Commentaire • 0
Sur la décision
| Référence : | TJ Créteil, 3e ch., 24 janv. 2025, n° 24/05791 |
|---|---|
| Numéro(s) : | 24/05791 |
| Importance : | Inédit |
| Dispositif : | Fait droit à une partie des demandes du ou des demandeurs sans accorder de délais d'exécution au défendeur |
| Date de dernière mise à jour : | 31 janvier 2025 |
| Lire la décision sur le site de la juridiction |
Sur les parties
| Avocat(s) : | |
|---|---|
| Parties : |
Texte intégral
MINUTE N° :
JUGEMENT DU : 24 Janvier 2025
DOSSIER N° : N° RG 24/05791 – N° Portalis DB3T-W-B7I-VLEP
AFFAIRE : S.A. LA COMPAGNIE EUROPÉENNE DE GARANTIES ET CAUTIONS C/ [G] [L] [S], [Z] [D] [H]
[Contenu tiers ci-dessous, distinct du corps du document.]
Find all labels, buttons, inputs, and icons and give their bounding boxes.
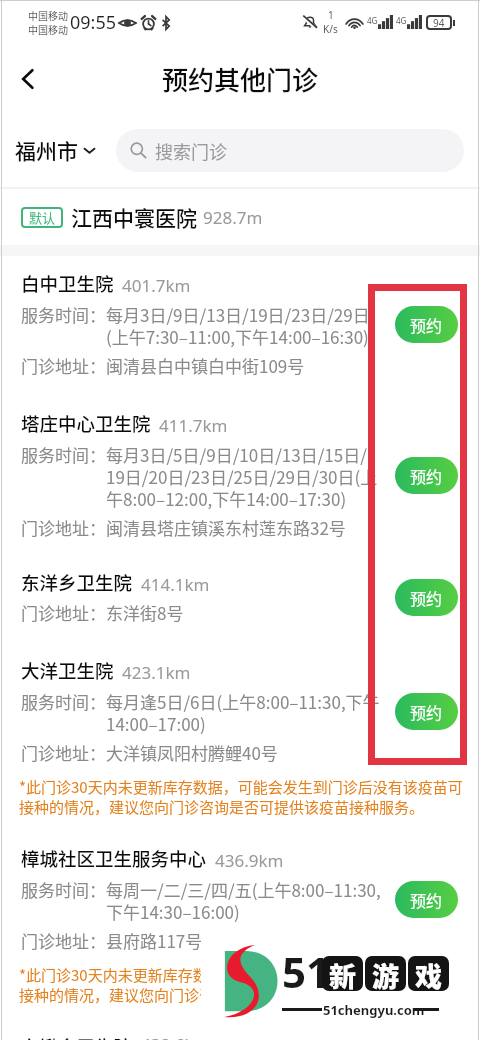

TRIBUNAL JUDICIAIRE DE CRETEIL
3ème Chambre
COMPOSITION DU TRIBUNAL
PRESIDENT : Madame LAMBERT, Vice-Présidente
Statuant par application des articles 812 à 816 du Code de Procédure Civile, avis préalablement donné aux Avocats.
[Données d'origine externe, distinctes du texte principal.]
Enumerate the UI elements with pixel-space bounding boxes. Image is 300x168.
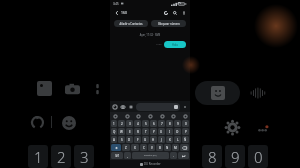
button[interactable]: Y [150, 128, 157, 135]
button[interactable]: Key [178, 152, 189, 159]
button[interactable]: 9 [174, 120, 181, 127]
button[interactable]: Key [180, 144, 189, 151]
button[interactable]: L [174, 136, 181, 143]
button[interactable]: GIF [112, 113, 118, 119]
button[interactable]: Settings [147, 113, 153, 119]
button[interactable]: G [142, 136, 149, 143]
button[interactable]: More options [180, 9, 187, 16]
button[interactable]: 5 [142, 120, 149, 127]
button[interactable]: R [134, 128, 141, 135]
button[interactable]: S [118, 136, 125, 143]
button[interactable]: 8 [166, 120, 173, 127]
staticText: 2 [121, 122, 123, 126]
button[interactable]: H [150, 136, 157, 143]
button[interactable]: N [164, 144, 171, 151]
button[interactable]: E [126, 128, 133, 135]
staticText: 4 [137, 122, 139, 126]
button[interactable]: I [166, 128, 173, 135]
button[interactable]: Z [122, 144, 130, 151]
button[interactable]: Español (ES) [132, 152, 169, 159]
button[interactable]: V [148, 144, 155, 151]
button[interactable]: 7 [158, 120, 165, 127]
button[interactable]: Camera [120, 104, 126, 110]
staticText: 160 [121, 10, 127, 15]
staticText: Q [113, 130, 116, 134]
staticText: !#1 [115, 154, 120, 158]
button[interactable]: W [118, 128, 125, 135]
button[interactable]: Expand [182, 113, 188, 119]
button[interactable]: U [158, 128, 165, 135]
staticText: L [177, 138, 179, 142]
staticText: M [174, 146, 177, 150]
button[interactable]: 8 [202, 145, 222, 168]
staticText: 3:45 [113, 2, 119, 6]
button[interactable]: Añadir a Contactos [114, 20, 148, 27]
button[interactable]: Translate [170, 113, 176, 119]
staticText: 0 [254, 147, 263, 167]
button[interactable]: M [172, 144, 179, 151]
button[interactable]: Search [171, 9, 178, 16]
button[interactable]: Send [182, 104, 188, 110]
staticText: U [160, 130, 163, 134]
staticText: Ñ [184, 138, 187, 142]
staticText: S [121, 138, 123, 142]
button[interactable]: Call [162, 9, 169, 16]
button[interactable]: C [140, 144, 147, 151]
staticText: Español (ES) [144, 154, 157, 157]
button[interactable]: 2 [51, 145, 71, 168]
button[interactable]: 9 [225, 145, 245, 168]
staticText: X [134, 146, 136, 150]
button[interactable]: Q [111, 128, 117, 135]
staticText: 9 [177, 122, 179, 126]
button[interactable]: Apps [128, 104, 134, 110]
button[interactable]: X [131, 144, 139, 151]
button[interactable]: Bloquear número [151, 20, 186, 27]
staticText: 9 [231, 147, 240, 167]
staticText: Z [125, 146, 127, 150]
staticText: C [143, 146, 145, 150]
staticText: T [145, 130, 147, 134]
button[interactable] [136, 103, 180, 111]
button[interactable]: 2 [118, 120, 125, 127]
button[interactable]: J [158, 136, 165, 143]
staticText: 8 [169, 122, 171, 126]
button[interactable]: Clipboard [135, 113, 141, 119]
button[interactable]: Sticker [124, 113, 130, 119]
button[interactable]: Key [111, 144, 121, 151]
button[interactable]: 3 [126, 120, 133, 127]
button[interactable]: 0 [182, 120, 189, 127]
staticText: 6 [153, 122, 155, 126]
button[interactable]: 1 [28, 145, 48, 168]
button[interactable]: Gallery [112, 104, 118, 110]
staticText: 1 [34, 147, 43, 167]
staticText: Añadir a Contactos [119, 22, 143, 26]
button[interactable]: D [126, 136, 133, 143]
button[interactable]: 6 [150, 120, 157, 127]
button[interactable]: O [174, 128, 181, 135]
staticText: R [137, 130, 139, 134]
button[interactable]: Back [113, 9, 120, 16]
button[interactable]: B [156, 144, 163, 151]
button[interactable]: F [134, 136, 141, 143]
staticText: 1 [113, 122, 115, 126]
button[interactable]: 3 [74, 145, 94, 168]
button[interactable]: Mic [159, 113, 165, 119]
button[interactable]: K [166, 136, 173, 143]
button[interactable]: Hola [164, 41, 186, 48]
button[interactable]: P [182, 128, 189, 135]
button[interactable]: 1 [111, 120, 117, 127]
button[interactable]: !#1 [111, 152, 123, 159]
button[interactable]: , [124, 152, 131, 159]
staticText: 3 [80, 147, 89, 167]
button[interactable]: 0 [248, 145, 268, 168]
staticText: 5 [145, 122, 147, 126]
button[interactable]: A [111, 136, 117, 143]
button[interactable]: Ñ [182, 136, 189, 143]
staticText: E [129, 130, 131, 134]
staticText: G [144, 138, 147, 142]
staticText: J [161, 138, 162, 142]
button[interactable]: . [170, 152, 177, 159]
button[interactable]: 4 [134, 120, 141, 127]
button[interactable]: Stickers [195, 81, 240, 105]
button[interactable]: T [142, 128, 149, 135]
Avec la collaboration de Mme [O], Attachée de justice
GREFFIER : Mme REA
PARTIES :
DEMANDERESSE
S.A. LA COMPAGNIE EUROPÉENNE DE GARANTIES ET CAUTIONS, dont le siège social est sis [Adresse 3] – [Localité 2]
représentée par Me Christofer CLAUDE, avocat au barreau de PARIS, vestiaire : R175
DEFENDEURS
Monsieur [G] [L] [S], demeurant [Adresse 1] – [Localité 4]
non représenté
Madame [Z] [D] [H], demeurant [Adresse 1] – [Localité 4]
non représentée
Clôture prononcée le : 14 novembre 2024
Date de délibéré indiquée par le Président : 24 janvier 2025
Jugement prononcé par mise à disposition au greffe du 24 janvier 2025.
EXPOSE DU LITIGE
Par acte sous seing privé du 25 mars 2014, la CAISSE D’EPARGNE IDF a consenti à M. [G] [L] [S] et Mme [Z] [D] [H] un prêt immobilier, d’un montant de 300 201,82 € et d’une durée de 300 mois, destiné à financer l’achat de leur résidence principale, et à la garantie duquel était affecté le cautionnement de la Compagnie européenne de garanties et de caution (ci-après, la « CEGC »)
Les emprunteurs n’ayant pas respecté leurs obligations d’emprunt, la CAISSE D’EPARGNE IDF a vainement adressé à M. [G] [L] [S] et Mme [Z] [D] [H], par lettre recommandée du 22 décembre 2023, une mise en demeure de payer les échéances échues impayées visant la clause résolutoire stipulée au contrat, puis a prononcé la déchéance du terme du prêt suivant lettre recommandée avec accusé de réception du 26 janvier 2024.
La CEGC a réglé à la banque la somme de 220 771,09 €, d’après la quittance subrogative datée du 27 mai 2024.
La caution a mis l’emprunteur en demeure de lui rembourser les sommes payées par lettre recommandée avec accusé de réception du 15 juillet 2024.
Suivant acte d’huissier signifié le 6 septembre 2024, la CEGC a fait assigner M. [G] [L] [S] et Mme [Z] [D] [H] devant le tribunal judiciaire de Créteil en paiement de sa créance subrogatoire.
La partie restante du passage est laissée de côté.